Department of Chemistry, Boston College, Chestnut Hill, Massachusetts 02467, United States.
Department of Biochemistry, Program in Chemical Biology, Medical College of Wisconsin, Milwaukee, Wisconsin 53226, United States.
ACS Chem Biol. 2024 Jan 19;19(1):193-207. doi: 10.1021/acschembio.3c00654. Epub 2023 Dec 30.
-Nitrosation is a cysteine post-translational modification fundamental to cellular signaling. This modification regulates protein function in numerous biological processes in the nervous, cardiovascular, and immune systems. Small molecule or protein nitrosothiols act as mediators of NO signaling by transferring the NO group (formally NO) to a free thiol on a target protein through a transnitrosation reaction. The protein targets of specific transnitrosating agents and the extent and functional effects of -nitrosation on these target proteins have been poorly characterized. -nitroso-coenzyme A (CoA-SNO) was recently identified as a mediator of endogenous -nitrosation. Here, we identified direct protein targets of CoA-SNO-mediated transnitrosation using a competitive chemical-proteomic approach that quantified the extent of modification on 789 cysteine residues in response to CoA-SNO. A subset of cysteines displayed high susceptibility to modification by CoA-SNO, including previously uncharacterized sites of -nitrosation. We further validated and functionally characterized the functional effects of -nitrosation on the protein targets phosphofructokinase (platelet type), ATP citrate synthase, and ornithine aminotransferase.
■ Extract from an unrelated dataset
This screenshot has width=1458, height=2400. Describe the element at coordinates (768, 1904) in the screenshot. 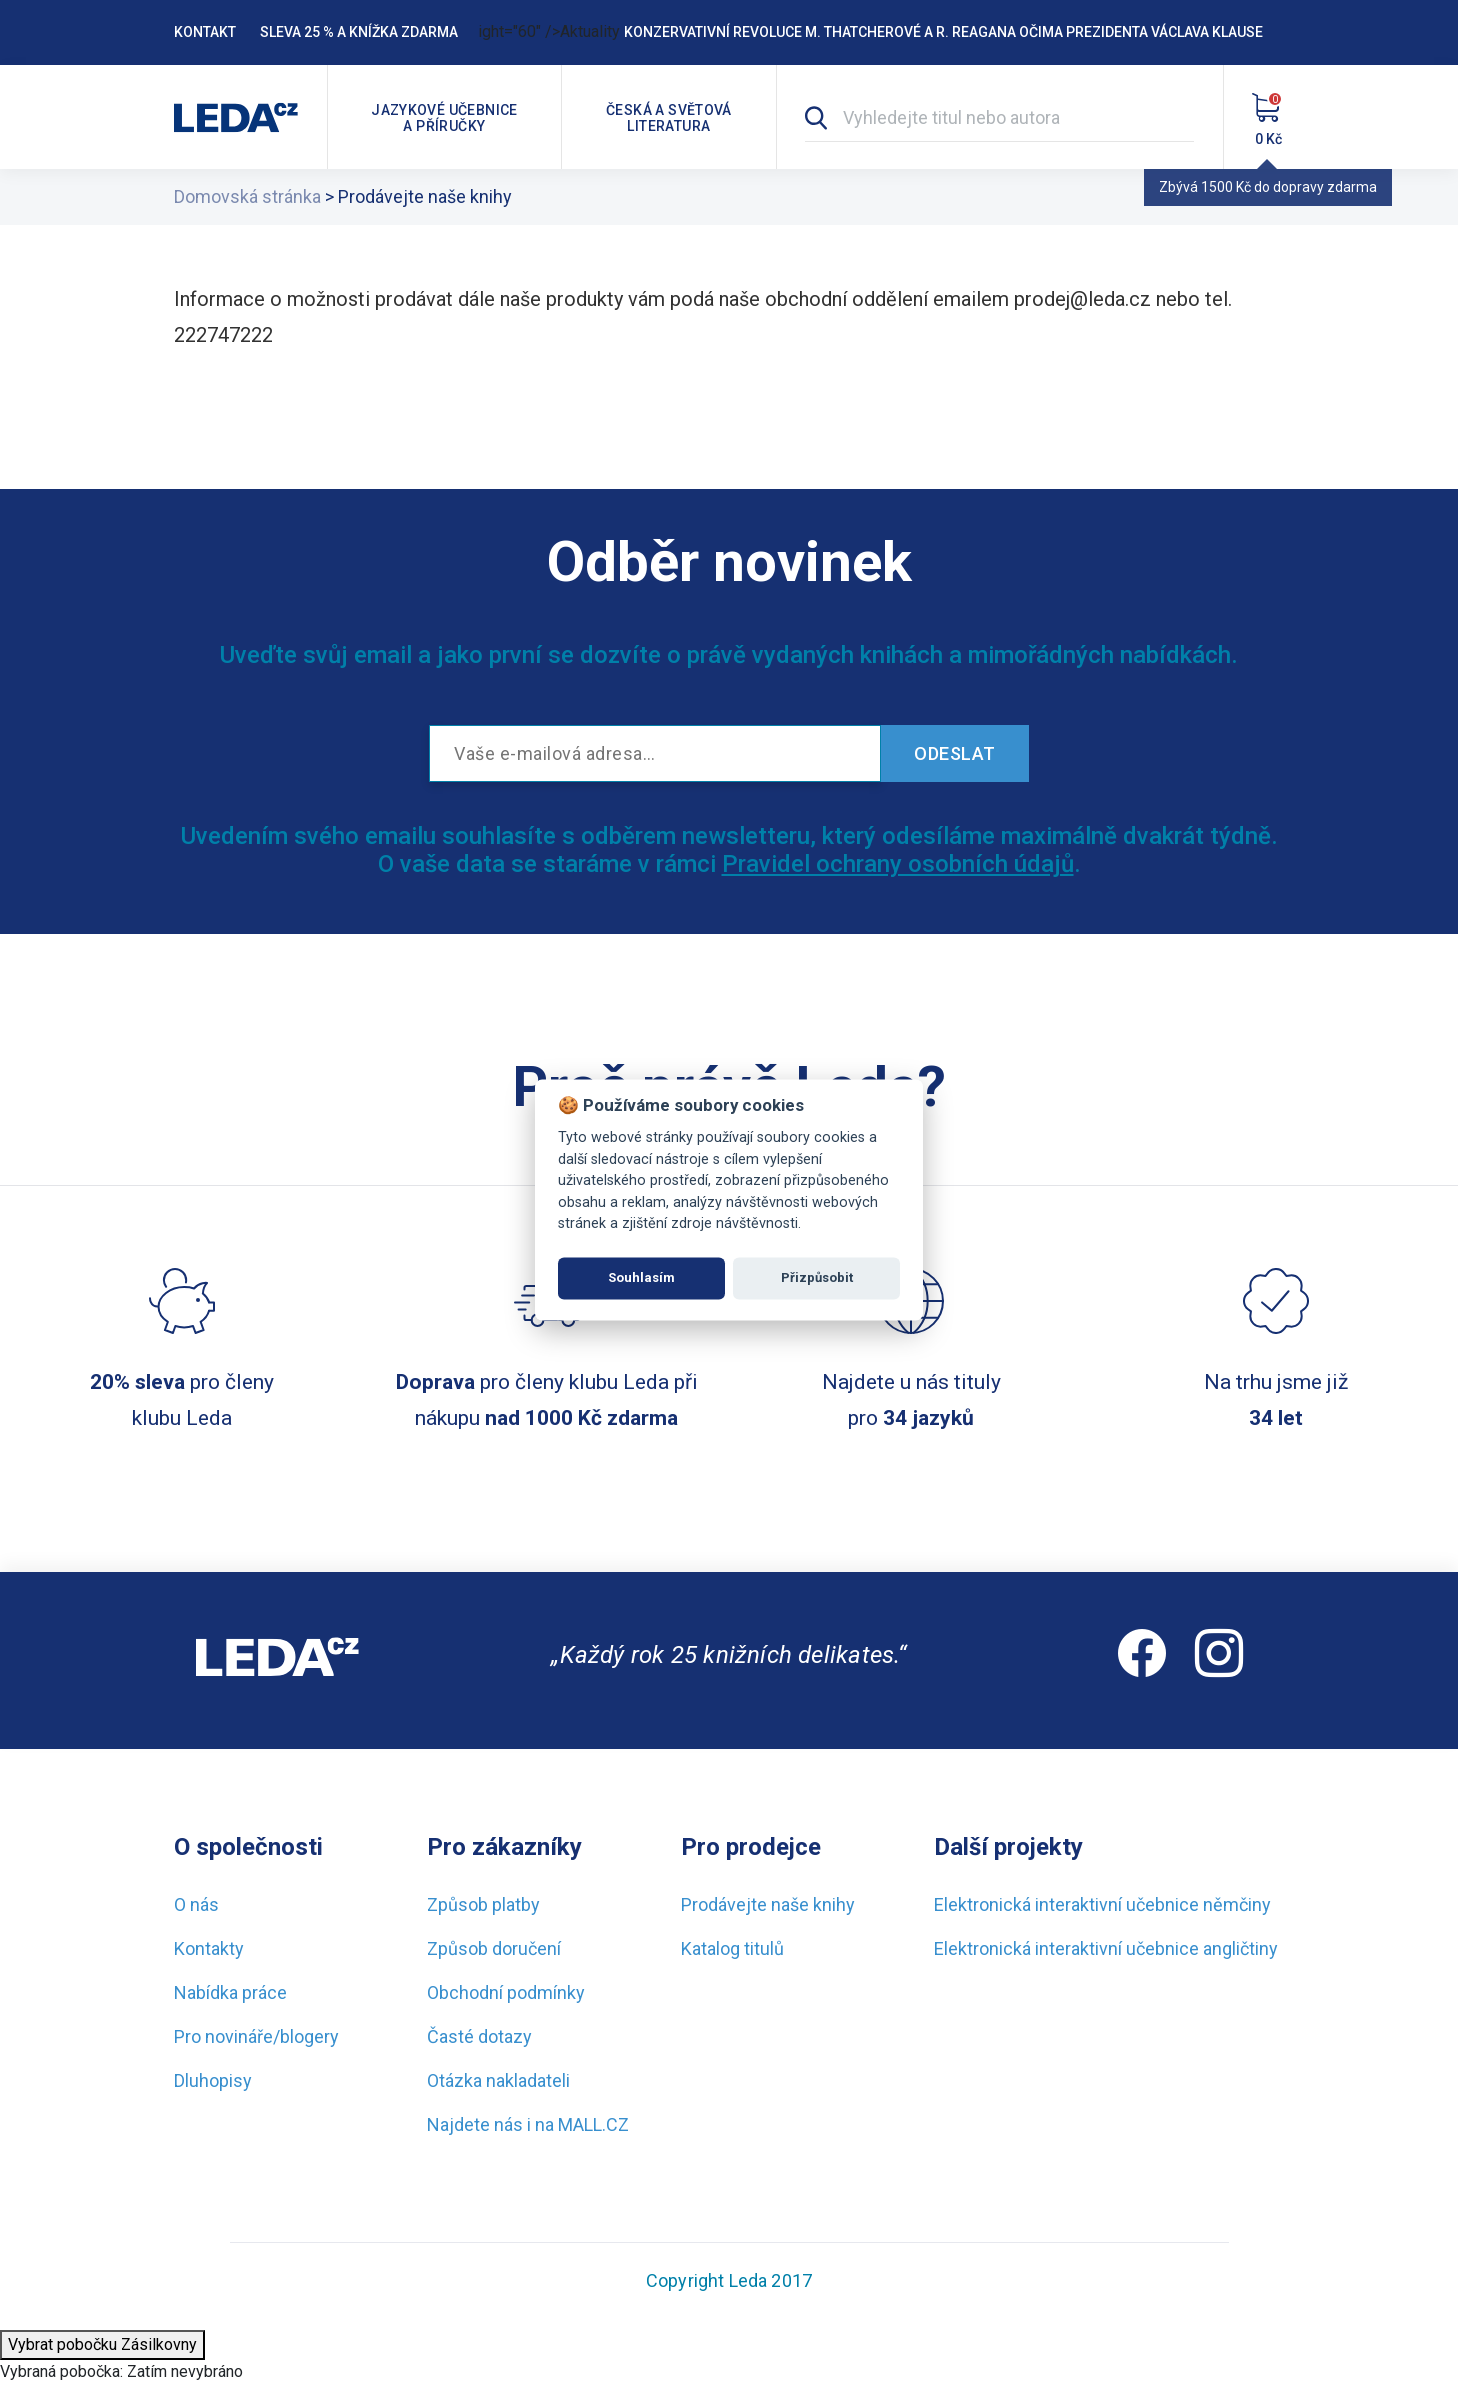 I see `Prodávejte naše knihy` at that location.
亚硝基化是一种半胱氨酸翻译后修饰,对细胞信号转导至关重要。这种修饰调节神经、心血管和免疫系统中许多生物学过程中的蛋白质功能。小分子或蛋白质亚硝硫醇作为 NO 信号转导的介质,通过将 NO 基团(正式命名为 NO)通过 transnitrosation 反应转移到靶蛋白上的游离巯基上来发挥作用。特定的 transnitrosating 试剂的靶蛋白以及 -nitrosation 对这些靶蛋白的程度和功能影响尚未得到很好的描述。最近发现辅酶 A(CoA-SNO)是内源性 -nitrosation 的介导物。在这里,我们使用竞争性化学蛋白质组学方法鉴定了 CoA-SNO 介导的 transnitrosation 的直接蛋白质靶标,该方法定量测定了 CoA-SNO 响应下 789 个半胱氨酸残基的修饰程度。包括先前未表征的 -nitrosation 位点在内的一组半胱氨酸显示出对 CoA-SNO 修饰的高度敏感性。我们进一步验证并功能表征了磷酸果糖激酶(血小板型)、三磷酸柠檬酸合酶和鸟氨酸转氨酶等蛋白质靶标的 -nitrosation 的功能影响。